I have never seen this map before:
I sharpened it a bit, so that I could read, with my Getting Old eyesight, the smaller river names with a bit less difficulty.
It is map number 7 of these 45 maps. A Twitter posting last night, now way down in my feed, showed one of these maps.
My favourite piece of geography there is probably Chicago, where it seems that they have a river which flows into the Mississippi. Blog and learn.
Attached blurb:
You may have heard that the Mississippi River is mighty, but if you ever doubted it, just take a look at this map. You’ll see that an extraordinary number of the United States’ rivers and tributaries send water into the Mighty Miss.
Quite so.
I love the names. Milk. Yazoo. Republican. Canadian (nowhere near Canada). Powder. Smoky. In general, I love the names of American places and geographical features. They seem impossibly exotic compared to the names of places in England. (But I’m sure that, for quite a few Americans, it must work the other way around.)
England has no big rivers. The Thames would hardly merit a name on the above map. I recall that one of my better pieces for Samizdata was about how the application of steam power to river transport entirely passed us Brits by. We went straight from stationary steam engines in coal mines to steam engines on locomotives. Unlike America. Yes, here.
Brian, apologies if this was the point you’re making but that river is the very reason for Chicago’s existence. Chicago sits right on the continental divide between the Misissippi and St Lawrence drainage basins. However since the St Lawrence River is more northly than Chicago as the last ice age receded southern Lake Michigan melted first and the only way the water could escape was to carve a passage through to the Misissippi. Once the St Lawrence became ice free the more natural route predominated and a marshy area was left where Chicago is today connecting the two basins. This was drained and then a canal built making a navigable connection between the Charles River and the Misissippi basin. Goods could now travel down the St Lawrence, through the great lakes, along the canal and down the Misissippi through the American heartland to the Gulf Of Mexico. Voila Chicago!
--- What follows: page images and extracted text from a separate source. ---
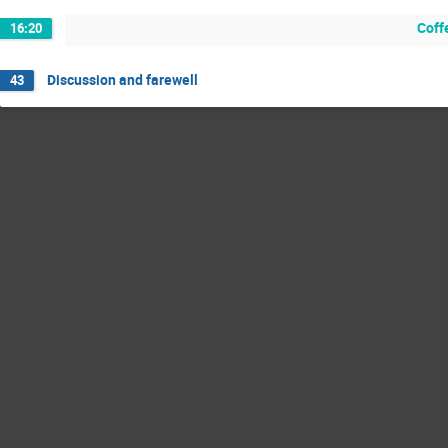
Coff
16:20
Discussion and farewell
43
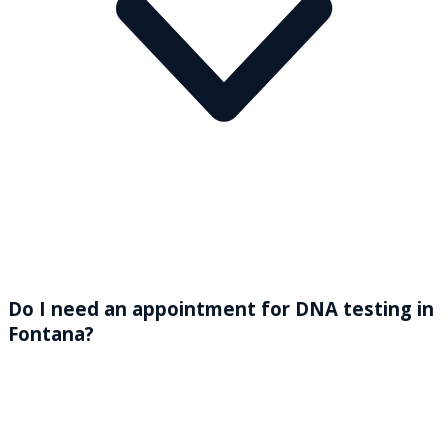
Do I need an appointment for DNA testing in
Fontana?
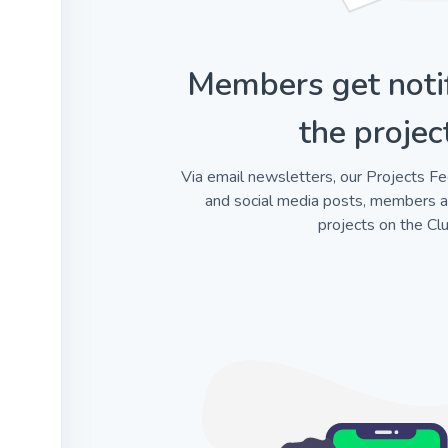
Members get noti
the projec
Via email newsletters, our Projects Fe
and social media posts, members 
projects on the Clu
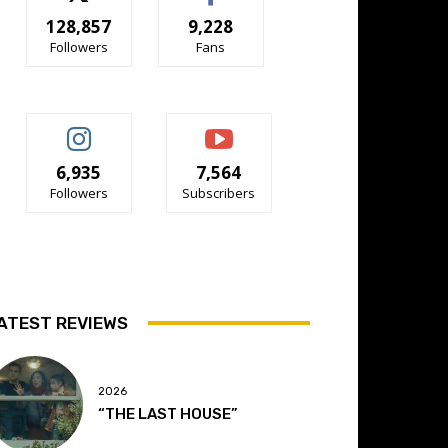
128,857
9,228
Followers
Fans
6,935
7,564
Followers
Subscribers
ATEST REVIEWS
2026
“THE LAST HOUSE”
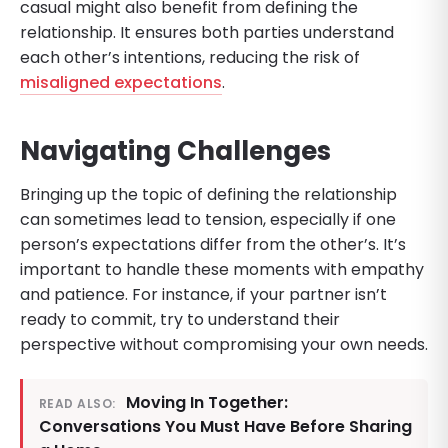
casual might also benefit from defining the
relationship. It ensures both parties understand
each other’s intentions, reducing the risk of
misaligned expectations
.
Navigating Challenges
Bringing up the topic of defining the relationship
can sometimes lead to tension, especially if one
person’s expectations differ from the other’s. It’s
important to handle these moments with empathy
and patience. For instance, if your partner isn’t
ready to commit, try to understand their
perspective without compromising your own needs.
Moving In Together:
READ ALSO:
Conversations You Must Have Before Sharing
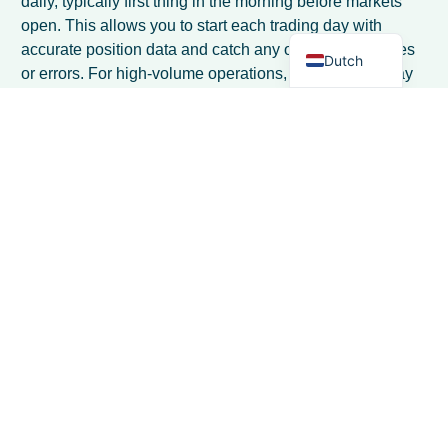
daily, typically first thing in the morning before markets
open. This allows you to start each trading day with
English
accurate position data and catch any overnight changes
Dutch
or errors. For high-volume operations, consider mid-day
checks as well, especially during volatile market periods.
What position limits should I set for my
dairy trading operation?
Position limits should be based on your capital capacity
and risk tolerance, typically ranging from 10-30% of your
available capital per product category. Start
conservatively with lower limits and gradually increase
as you gain experience. Also set time-based limits, such
as maximum exposure beyond 90 days, to avoid getting
locked into long-term positions.
How do I handle position management
when trading multiple dairy products
with different specifications?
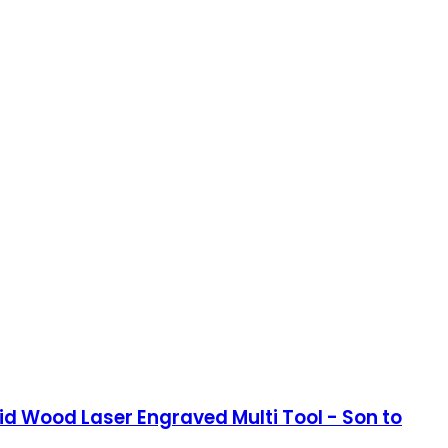
d Wood Laser Engraved Multi Tool - Son to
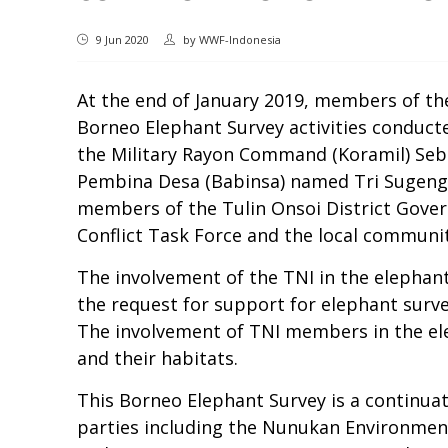
9 Jun 2020
by
WWF-Indonesia
At the end of January 2019, members of th
Borneo Elephant Survey activities conduc
the Military Rayon Command (Koramil) Seb
Pembina Desa (Babinsa) named Tri Sugeng a
members of the Tulin Onsoi District Gover
Conflict Task Force and the local communit
The involvement of the TNI in the elephan
the request for support for elephant surv
The involvement of TNI members in the elep
and their habitats.
This Borneo Elephant Survey is a continuat
parties including the Nunukan Environmen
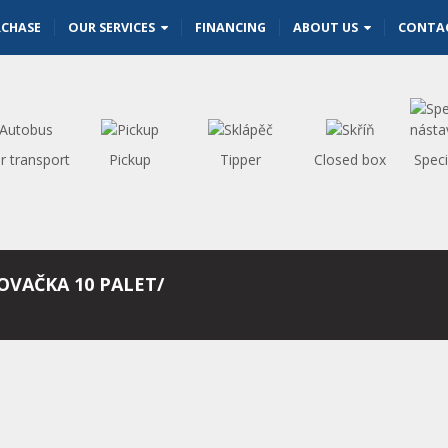
RCHASE
OUR SERVICES
FINANCING
ABOUT US
CONTA
r transport
Pickup
Tipper
Closed box
Speci
NOVAČKA 10 PALET/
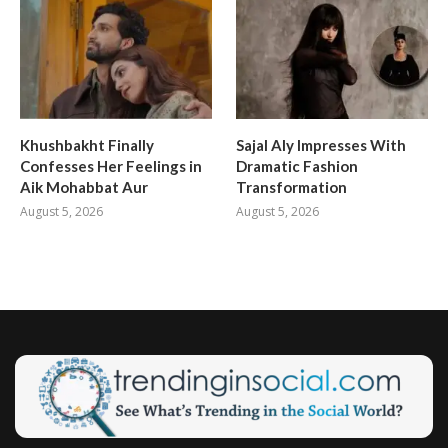
Khushbakht Finally
Sajal Aly Impresses With
Confesses Her Feelings in
Dramatic Fashion
Aik Mohabbat Aur
Transformation
August 5, 2026
August 5, 2026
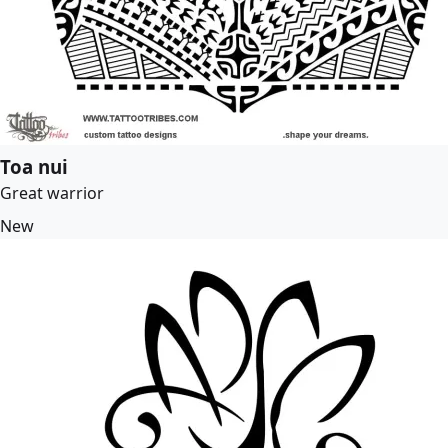
Toa nui
Great warrior
New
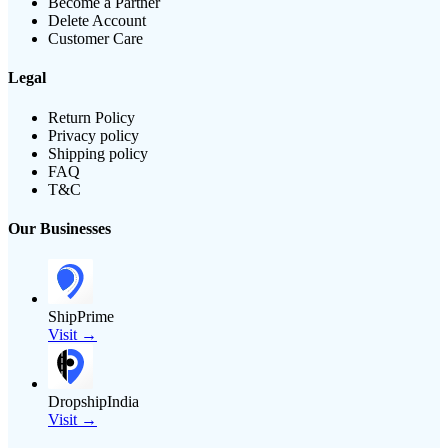
Become a Partner
Delete Account
Customer Care
Legal
Return Policy
Privacy policy
Shipping policy
FAQ
T&C
Our Businesses
ShipPrime
Visit →
DropshipIndia
Visit →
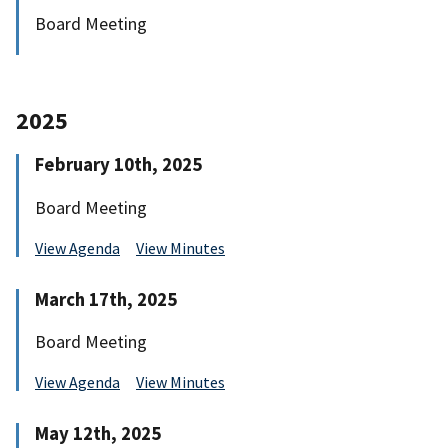
Board Meeting
2025
February 10th, 2025
Board Meeting
View Agenda
View Minutes
March 17th, 2025
Board Meeting
View Agenda
View Minutes
May 12th, 2025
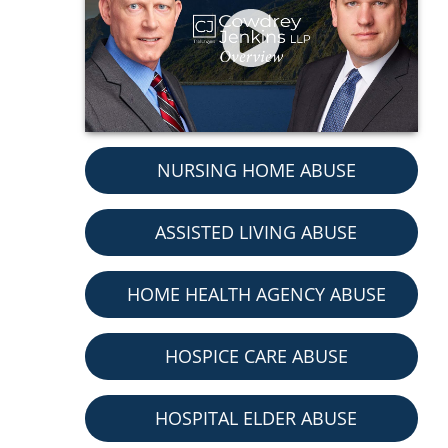
NURSING HOME ABUSE
ASSISTED LIVING ABUSE
HOME HEALTH AGENCY ABUSE
HOSPICE CARE ABUSE
HOSPITAL ELDER ABUSE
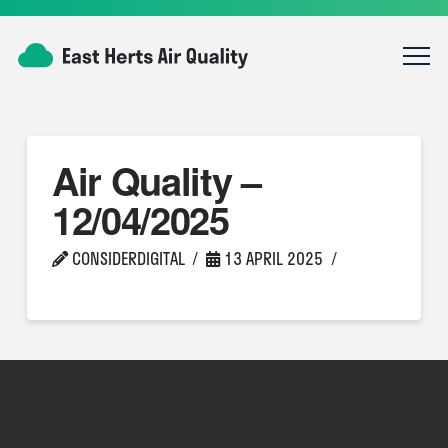
Air Quality –
12/04/2025
CONSIDERDIGITAL
13 APRIL 2025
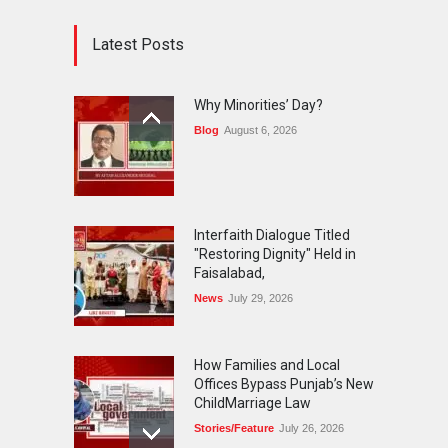
Latest Posts
Why Minorities’ Day?
Blog
August 6, 2026
Interfaith Dialogue Titled
"Restoring Dignity" Held in
Faisalabad,
News
July 29, 2026
How Families and Local
Offices Bypass Punjab’s New
ChildMarriage Law
Stories/Feature
July 26, 2026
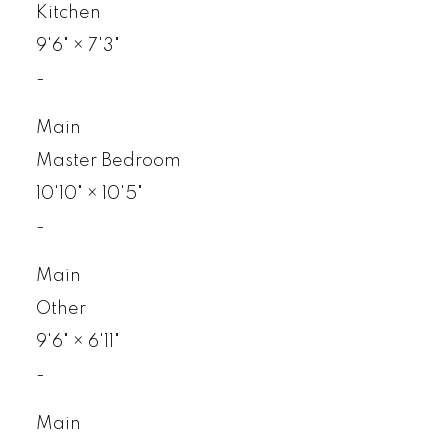
Kitchen
9'6"
×
7'3"
-
Main
Master Bedroom
10'10"
×
10'5"
-
Main
Other
9'6"
×
6'11"
-
Main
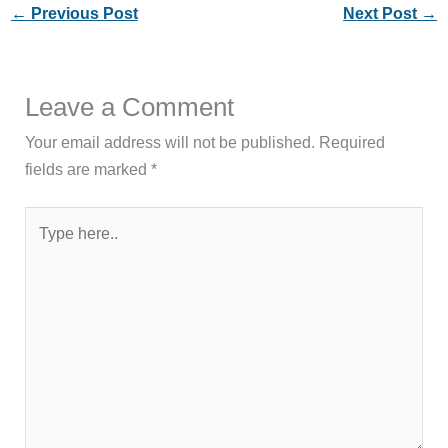
←
Previous Post
Next Post
→
Leave a Comment
Your email address will not be published.
Required
fields are marked
*
Type
here..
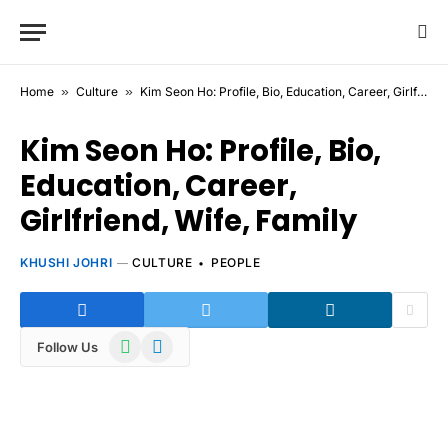
Home
»
Culture
»
Kim Seon Ho: Profile, Bio, Education, Career, Girlfriend, Wife, Family
Kim Seon Ho: Profile, Bio,
Education, Career,
Girlfriend, Wife, Family
KHUSHI JOHRI
CULTURE
PEOPLE
WhatsApp
Telegram
Follow Us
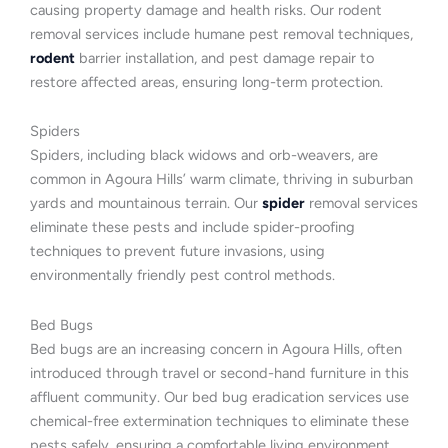
causing property damage and health risks. Our rodent
removal services include humane pest removal techniques,
rodent
barrier installation, and pest damage repair to
restore affected areas, ensuring long-term protection.
Spiders
Spiders, including black widows and orb-weavers, are
common in Agoura Hills’ warm climate, thriving in suburban
yards and mountainous terrain. Our
spider
removal services
eliminate these pests and include spider-proofing
techniques to prevent future invasions, using
environmentally friendly pest control methods.
Bed Bugs
Bed bugs are an increasing concern in Agoura Hills, often
introduced through travel or second-hand furniture in this
affluent community. Our bed bug eradication services use
chemical-free extermination techniques to eliminate these
pests safely, ensuring a comfortable living environment.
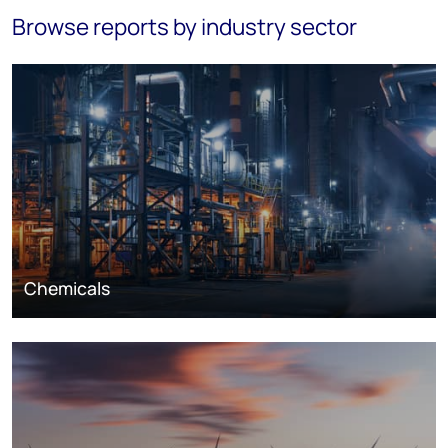
Browse reports by industry sector
Chemicals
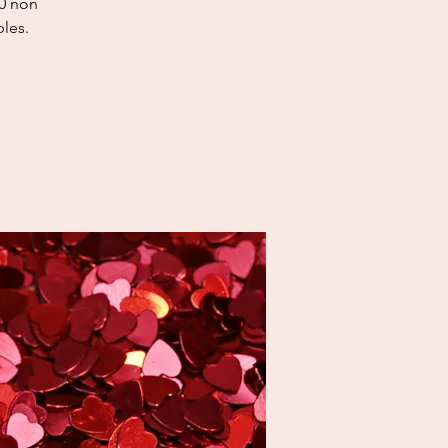
00 non
les.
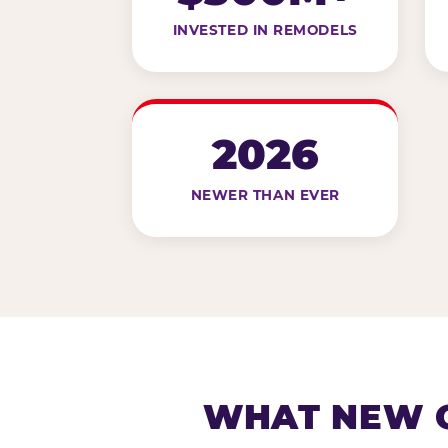
INVESTED IN REMODELS
2026
NEWER THAN EVER
WHAT NEW G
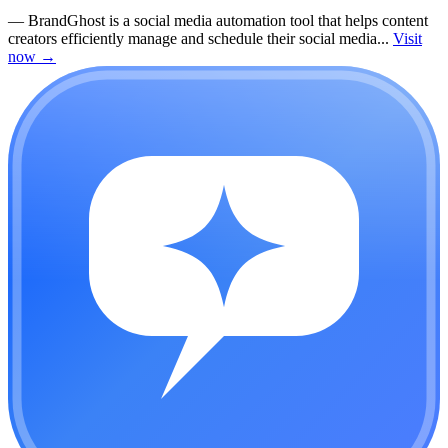
—
BrandGhost is a social media automation tool that helps content
creators efficiently manage and schedule their social media...
Visit
now
→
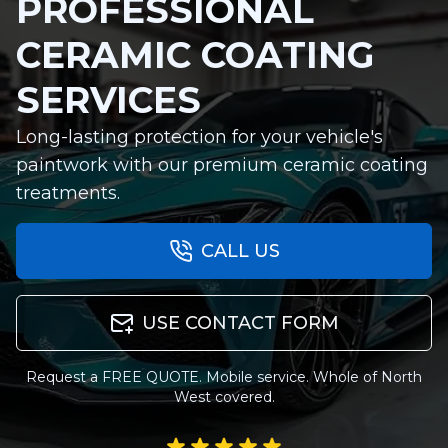
PROFESSIONAL
CERAMIC COATING
SERVICES
Long-lasting protection for your vehicle's
paintwork with our premium ceramic coating
treatments.
CALL US
USE CONTACT FORM
Request a FREE QUOTE. Mobile service. Whole of North
West covered.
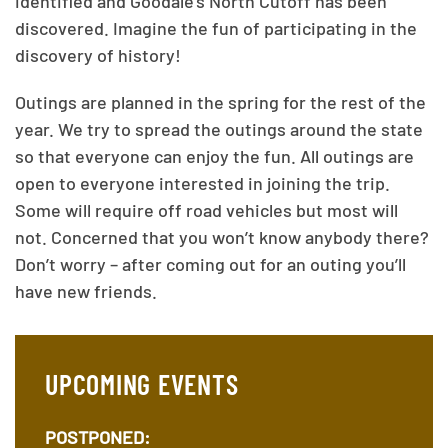
identified and Goodale’s North Cutoff has been
discovered. Imagine the fun of participating in the
discovery of history!
Outings are planned in the spring for the rest of the
year. We try to spread the outings around the state
so that everyone can enjoy the fun. All outings are
open to everyone interested in joining the trip.
Some will require off road vehicles but most will
not. Concerned that you won’t know anybody there?
Don’t worry – after coming out for an outing you’ll
have new friends.
UPCOMING EVENTS
POSTPONED:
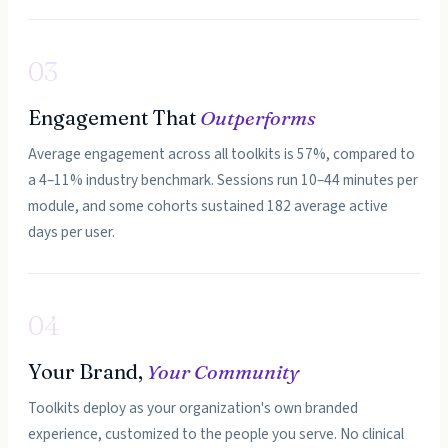
03
Engagement That
Outperforms
Average engagement across all toolkits is 57%, compared to
a 4–11% industry benchmark. Sessions run 10–44 minutes per
module, and some cohorts sustained 182 average active
days per user.
04
Your Brand,
Your Community
Toolkits deploy as your organization's own branded
experience, customized to the people you serve. No clinical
I did probably know that, or did read about it, about the ice receding, but thanks for the reminder.
Chicago has always interested me, because it was where the skyscraper first evolved/was invented.
Half the story is railways. Freight trains to and from the whole (basically) of America, every day. (Plus the Silver Streak of course.)
But of course, as you explain, it’s not just trains to and from America. It’s also, and before that, ships to and from the whole world, including America.
All of which had to be kept track of by pre-computerised pen-pushers and then telephoners. Hence the skyscrapers.
Of course, the thing that made New York a key city isn’t dramatically different. It’s at the mouth of the Hudson River, and the Erie Canal connected the Hudson to the Great Lakes, which made it a very important hub for maritime trade that came from inland.